Hey everyone, my company is trying to explore a way to run load tests and we’ve tried setting up a cluster in GKE to run remote distributed testing. Before we dive head-first into this strategy though, we wanted to make sure we didn’t overlook any of the services that might be able to make the whole process easier.
Currently we’ll use JMeter scripts, so we are leaning towards services that might support that, but I’m open to exploring services that might require scripting or an API to run tests.
Here’s what I’ve looked at so far but don’t have much experience to compare between them.
GKE Cluster using our own configurations - higher side with costs but we can control more of the whole process and aren’t limited to anything for most part, as long as we are willing to pay.
Redline13 - seems to be one of the most affordable options and was pretty easy to jump into. Uses AWS so there aren’t really any limits to run time or # of users.
Blazemeter - has the most limitations, but I doubt I would hit the upper ceilings before needing to talk to a Sales team for increased limits.
Flood.io 1 - looks like they use virtual hours to bill usage, which makes it a little hard at the moment to figure out how much it costs.
Thanks, any feedback or corrections on my current findings are greatly appreciated!
Well it kinds of depends on your use case… How many requests per second , http or other protocols required. How complex is the test scenario. Where are the servers hosted.
In most cases my advice right now is to avoid clustering:-
Clustering is not needed for load scaling… WRK will do 50,000 requests per second. K6, 10,000 per second on moderate hardware.
Clustering adds significant complexity even with tools that support it.
I work for a large SaaS company all our services together globally can’t handle than many requests. If you really did need more traffic than that, then network architecture and cost would be more important than toools.
So I’ve been moving teams from JMeter to K6 because it works better with version control and continuous integration. Feedback so far is good. We deploy them to out own docker clusters locally as well as AWS.
Advantage to self hosting is lower cost but also better control over CI integration.
The one caveat is k6 is open source with commercial backer. Currently clustering is not full supported in the opensource version, so if you really need big loads you either pay or it, or build your own.

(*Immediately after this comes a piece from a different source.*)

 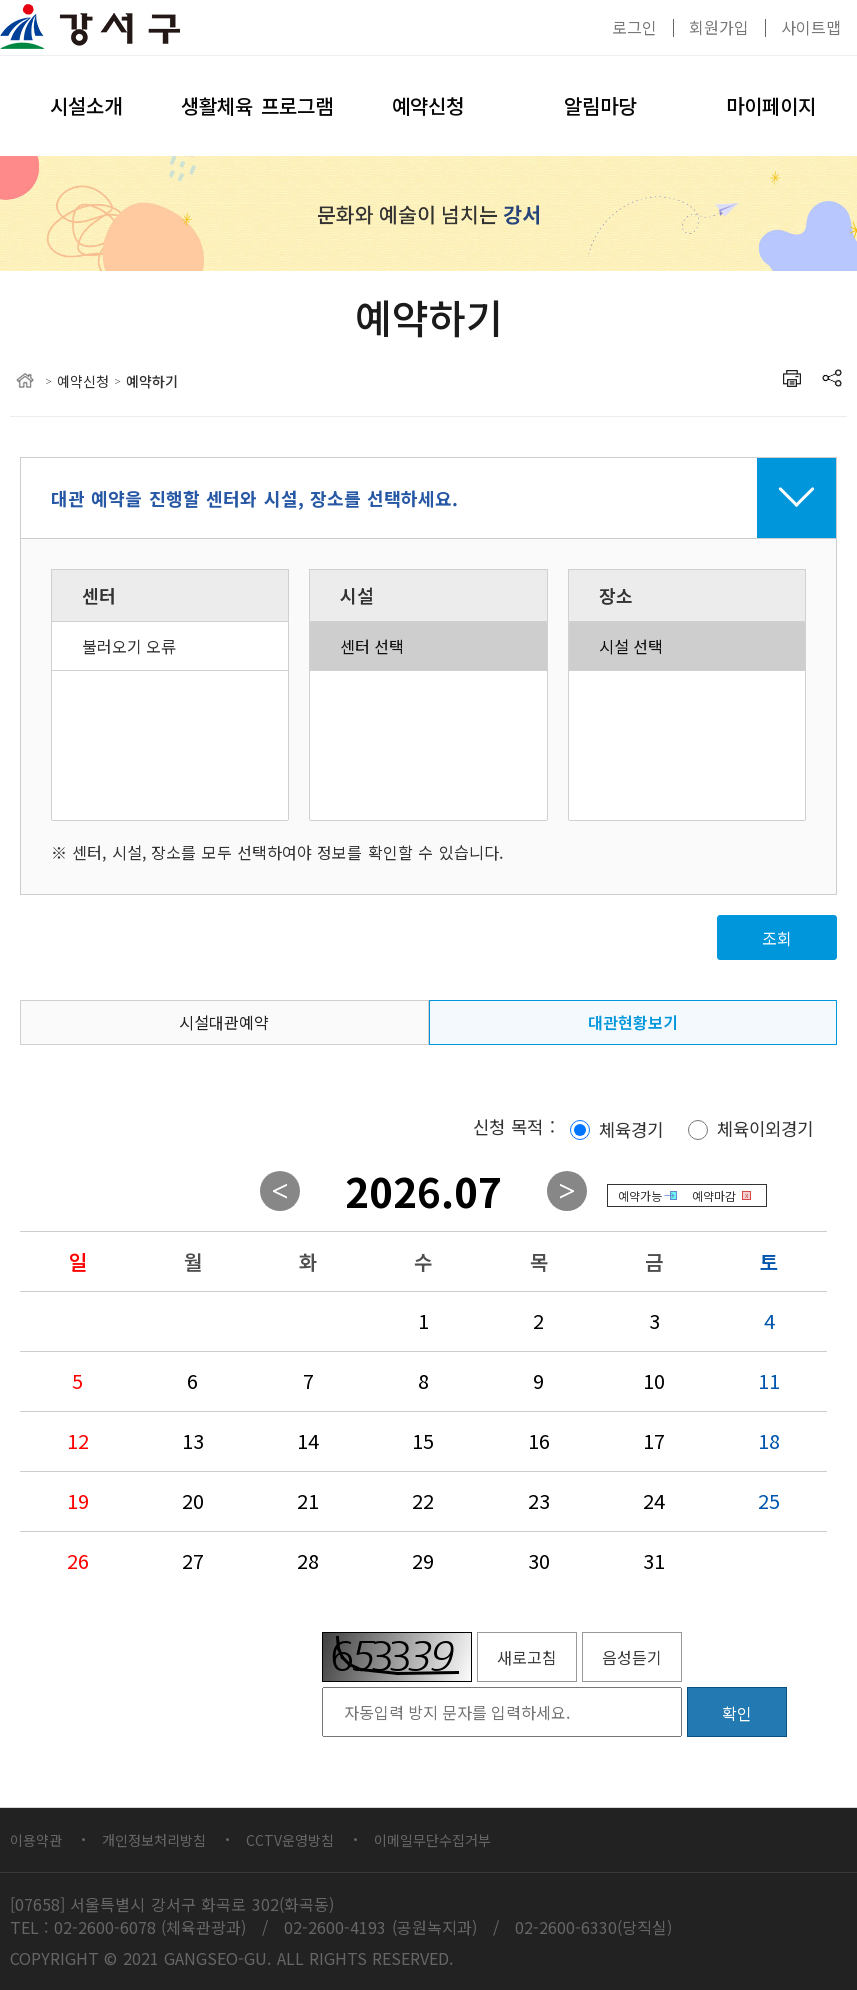 What do you see at coordinates (616, 595) in the screenshot?
I see `장소` at bounding box center [616, 595].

Load and performance testing helps an organization to find out if they are prepared for high sales and if you can guarantee high quality services to your clients. It is a non-functional software testing approach that examines how well is application’s stability, speed, scalability, and responsiveness hold up under a particular amount of workload. Due to this reason it is very crucial for an organization to select correct load and performance testing services as per their requirement. There are lots of load and performance testing tools right now but being a software engineer myself I can sum up some of these:
WebLoad : It is cloud based or on-premise solution. Very extensible and compatible. It creates a manageable test environment.
LoadNinja : It is used At-scale browser load testing. Create a load test and playback feature without scripts. Debugs in real time.
LoadView : It has real-time web browser testing. Creates test scripts without coding. Supports Java, Flash, HTML5, Ruby, Silverlight, and PHP.
StresStimulus : Generates multiple load generators in cloud or on-premise. The tool supports three scripting languages.
Apache JMeter : Multiple load injectors handled by single controller. Load testing infrastructure is not required. It has user friendly UI.
SmartMeter.io 1 : Builds non-scripted test environment. Extractor of advanced response bodies. GUI test runs and real-time results.